Work order: Copy out exactly the lines below that run from the one holding "toenemende zorg over de" to the one holding "Spielzeug, das nicht", keeping both of those lines and no others.

(Collection entries)
════════════════════

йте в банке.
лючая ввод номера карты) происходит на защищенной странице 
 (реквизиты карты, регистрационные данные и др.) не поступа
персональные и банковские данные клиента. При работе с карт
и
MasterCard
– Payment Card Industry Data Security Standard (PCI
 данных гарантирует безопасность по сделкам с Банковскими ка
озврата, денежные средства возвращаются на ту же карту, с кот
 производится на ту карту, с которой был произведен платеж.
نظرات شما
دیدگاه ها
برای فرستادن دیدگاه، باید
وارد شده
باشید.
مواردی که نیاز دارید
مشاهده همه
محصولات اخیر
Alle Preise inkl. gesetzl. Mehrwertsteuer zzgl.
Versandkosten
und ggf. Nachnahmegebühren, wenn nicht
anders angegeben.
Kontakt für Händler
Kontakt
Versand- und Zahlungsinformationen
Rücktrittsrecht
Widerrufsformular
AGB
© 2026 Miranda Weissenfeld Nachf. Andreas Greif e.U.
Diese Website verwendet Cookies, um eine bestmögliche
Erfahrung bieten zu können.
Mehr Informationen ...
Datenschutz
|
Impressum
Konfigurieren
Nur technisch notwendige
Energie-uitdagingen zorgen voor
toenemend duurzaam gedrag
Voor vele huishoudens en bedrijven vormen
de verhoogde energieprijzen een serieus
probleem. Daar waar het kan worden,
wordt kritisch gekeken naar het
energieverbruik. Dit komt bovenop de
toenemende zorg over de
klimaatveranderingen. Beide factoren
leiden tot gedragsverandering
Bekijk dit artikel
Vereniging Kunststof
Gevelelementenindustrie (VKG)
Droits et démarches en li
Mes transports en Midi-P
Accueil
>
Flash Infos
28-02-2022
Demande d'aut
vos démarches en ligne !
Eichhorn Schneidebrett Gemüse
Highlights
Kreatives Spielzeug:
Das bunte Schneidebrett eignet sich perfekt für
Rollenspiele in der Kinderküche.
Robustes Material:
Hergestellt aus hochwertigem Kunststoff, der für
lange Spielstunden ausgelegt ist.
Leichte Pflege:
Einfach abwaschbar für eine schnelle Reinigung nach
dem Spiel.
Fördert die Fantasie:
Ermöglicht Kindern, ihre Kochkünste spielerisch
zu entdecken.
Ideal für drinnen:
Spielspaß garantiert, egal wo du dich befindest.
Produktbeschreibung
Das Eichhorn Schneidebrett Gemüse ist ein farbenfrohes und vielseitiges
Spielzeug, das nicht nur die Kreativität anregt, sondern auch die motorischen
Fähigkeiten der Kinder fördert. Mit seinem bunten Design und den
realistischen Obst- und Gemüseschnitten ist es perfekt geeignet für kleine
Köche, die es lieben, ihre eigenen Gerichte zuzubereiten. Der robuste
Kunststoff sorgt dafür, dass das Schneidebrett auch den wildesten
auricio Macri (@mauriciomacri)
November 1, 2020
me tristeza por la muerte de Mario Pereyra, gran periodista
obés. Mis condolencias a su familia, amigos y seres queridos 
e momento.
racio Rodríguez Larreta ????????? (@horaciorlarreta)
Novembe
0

════════════════════

Output below:
toenemende zorg over de
klimaatveranderingen. Beide factoren
leiden tot gedragsverandering
Bekijk dit artikel
Vereniging Kunststof
Gevelelementenindustrie (VKG)
Droits et démarches en li
Mes transports en Midi-P
Accueil
>
Flash Infos
28-02-2022
Demande d'aut
vos démarches en ligne !
Eichhorn Schneidebrett Gemüse
Highlights
Kreatives Spielzeug:
Das bunte Schneidebrett eignet sich perfekt für
Rollenspiele in der Kinderküche.
Robustes Material:
Hergestellt aus hochwertigem Kunststoff, der für
lange Spielstunden ausgelegt ist.
Leichte Pflege:
Einfach abwaschbar für eine schnelle Reinigung nach
dem Spiel.
Fördert die Fantasie:
Ermöglicht Kindern, ihre Kochkünste spielerisch
zu entdecken.
Ideal für drinnen:
Spielspaß garantiert, egal wo du dich befindest.
Produktbeschreibung
Das Eichhorn Schneidebrett Gemüse ist ein farbenfrohes und vielseitiges
Spielzeug, das nicht nur die Kreativität anregt, sondern auch die motorischen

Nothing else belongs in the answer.